> -----Original Message-----
> From: Testbed Support for GridPP member institutes [mailto:TB-
> [log in to unmask]] On Behalf Of Sam Skipsey
>
> 2009/8/7 RAUL H C LOPES <[log in to unmask]>:
> >>
> > interesting the decrease in efficiency even when there were cores
> > available.
> >
>
> Well, we knew this was the case anyway - Glasgow's initial data
> suggested something around the 3+ cores area.

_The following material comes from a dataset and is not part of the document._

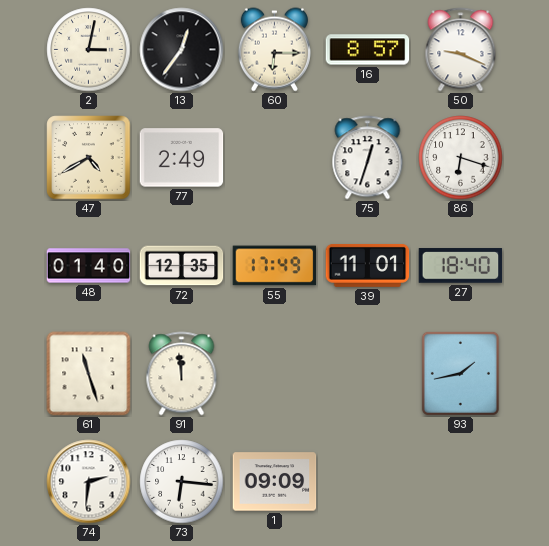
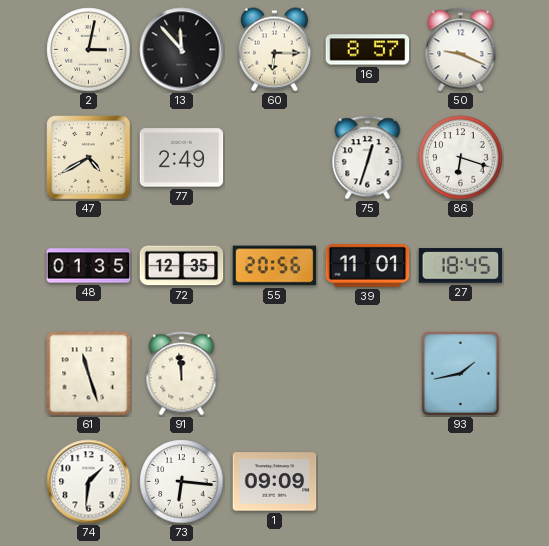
13: 12:36 -> 11:53
48: 01:40 -> 01:35
55: 17:49 -> 20:56
27: 18:40 -> 18:45
74: 2:31 -> 1:31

> Remember, it's i/o contention in against the (single) hard disk in the
> WN which is the issue here - it looks like the large seeks used by
> each job within its data file interact very badly, resulting in the
> disk spending most of its time seeking (and the process spending most
> of its time waiting). Ewan had some observations at Oxford that backed
> this interpretation up, I believe.
>
Yup. Nothing prettily graphable, but just directly observing the nodes
and the jobs as they run with things like vmstat and strace you can see
it pretty clearly. This isn't a shock though - we know that root files
tend to result in a very jumpy access pattern, and any eight processes
doing intensive access to different files on a single bog standard disk
are going to make it spend loads of time seeking.
The question is what to do about it, and so far we seem to have:
- Don't run many of these jobs on one node,
- SSDs (ha; as if),
- Go back to direct rfio access to the SEs, but get it right this time.
And it's not entirely clear whether the last of those is actually possible.